Through such processes Early Glycation Products (Schiff Bases–SB and Amadori Products) and Advanced Glycation/Glycoxidation End Products (AGEs) are respectively formed by reversible and irreversible steps. A very detailed understanding of the mechanism of early glycation of key proteins such as human serum albumin (HSA) may lead to the identification of new molecular targets for early diagnosing diabetic patients and contribute to the rational design of specific drugs to inhibit/reverse glycation and its deleterious effects in the organism.
The first 3D structure of HSA glycated by glucose obtained by X-Ray diffraction was reported in 2013, showing Lys195 modified into a SB (hereto HSA-SBK195) [3]. From the structural evidence the authors proposed a mechanism for glucopyranose opening in HSA involving assistance by a Lys199 neighbouring residue and assigning a crucial role to the hydrogen-bond (HB) network established within the Sudlow Site I of the protein, where Lys195/Lys199 are placed [3].
Different computational strategies and models were applied by us to gather further evidence to support/reject the mechanism of glucopyranose ring-opening proposed by Wang et al. [3], also examining the subsequent formation of HSA-SBK195. Our work included the use of reduced models of the real system in aqueous solution, described at a quantum mechanics level with DFT/PCM methods.
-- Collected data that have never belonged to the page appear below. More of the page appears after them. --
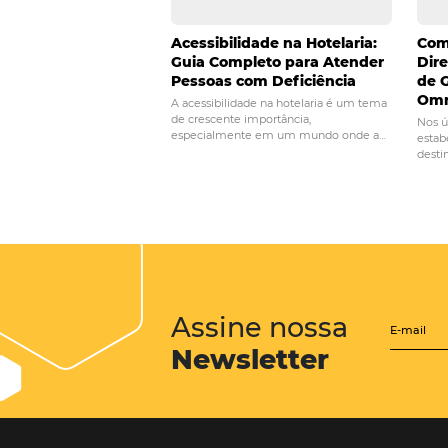
POST ANTERIOR
Descubra como lid
de hóspedes em re
Posts relacionados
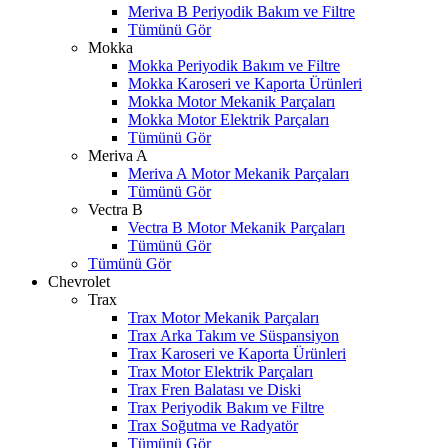
Meriva B Periyodik Bakım ve Filtre
Tümünü Gör
Mokka
Mokka Periyodik Bakım ve Filtre
Mokka Karoseri ve Kaporta Ürünleri
Mokka Motor Mekanik Parçaları
Mokka Motor Elektrik Parçaları
Tümünü Gör
Meriva A
Meriva A Motor Mekanik Parçaları
Tümünü Gör
Vectra B
Vectra B Motor Mekanik Parçaları
Tümünü Gör
Tümünü Gör
Chevrolet
Trax
Trax Motor Mekanik Parçaları
Trax Arka Takım ve Süspansiyon
Trax Karoseri ve Kaporta Ürünleri
Trax Motor Elektrik Parçaları
Trax Fren Balatası ve Diski
W
h
t
s
a
p
p
D
e
s
t
e
H
a
t
t
Trax Periyodik Bakım ve Filtre
Trax Soğutma ve Radyatör
Tümünü Gör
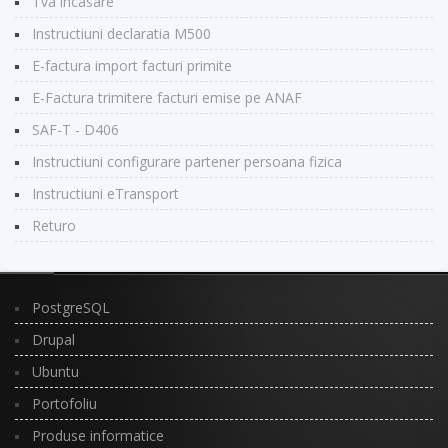
Tva incasare
Instructiuni declaratia M500
E-factura import facturi primite
E-Factura trimitere facturi emise pe ANAF
SAF-T - D406
Instructiuni configurare partener persoana fizica
Instructiuni eTransport
Returo
PostgreSQL
Drupal
Ubuntu
Portofoliu
Produse informatice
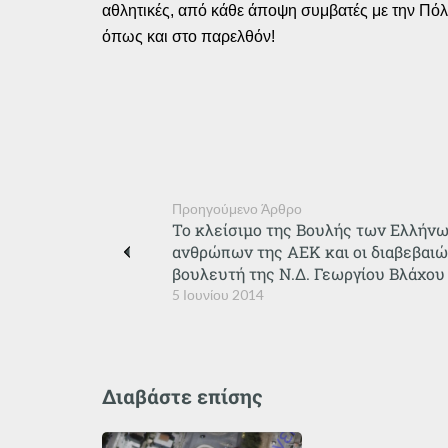
αθλητικές, από κάθε άποψη συμβατές με την Πόλη
όπως και στο παρελθόν!
Προηγούμενο Άρθρο
Το κλείσιμο της Βουλής των Ελλήνω
ανθρώπων της ΑΕΚ και οι διαβεβαιώ
βουλευτή της Ν.Δ. Γεωργίου Βλάχου
5 Ιουνίου 2014
Διαβάστε επίσης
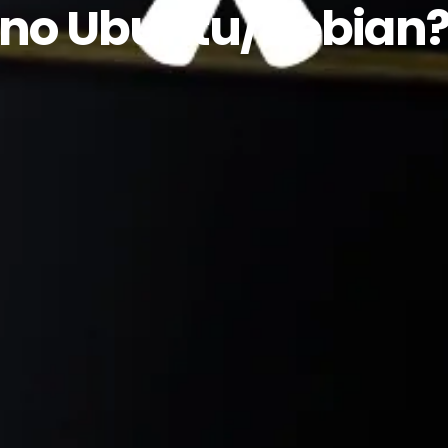
no Ubuntu/Debian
Molecular dynamics
simulations were also performed under quasi-physiological conditions on both native/glycated HSA structures and for predicting the structure of HSA:Glucose initial complexes. Reactivity of both Lys residues was assessed at the ONIOM(DFT:AMBER) level. A comparative analysis on the nature and strength of the HB network at the glycation site was done using Wiberg bond indices from a Weinhold NBO analysis.


[1] Kisugi R, Kouzuma T, Yamamoto T, et al. Structural and glycation site changes of albumin in diabetic patient with very high glycated albumin. Clinica Chim Acta 2007, 382: 59-64.
[2] Furusyo N, Hayashi J. Glycated albumin and diabetes mellitus. Biochim Biophys Acta 2013, 1830: 5509-5514.
[3] Wang Y, Yu H, Shi X, et al. Structural mechanism of ring opening reaction of glucose by human serum albumin. J Biol Chem 2013, 288: 15980-15987.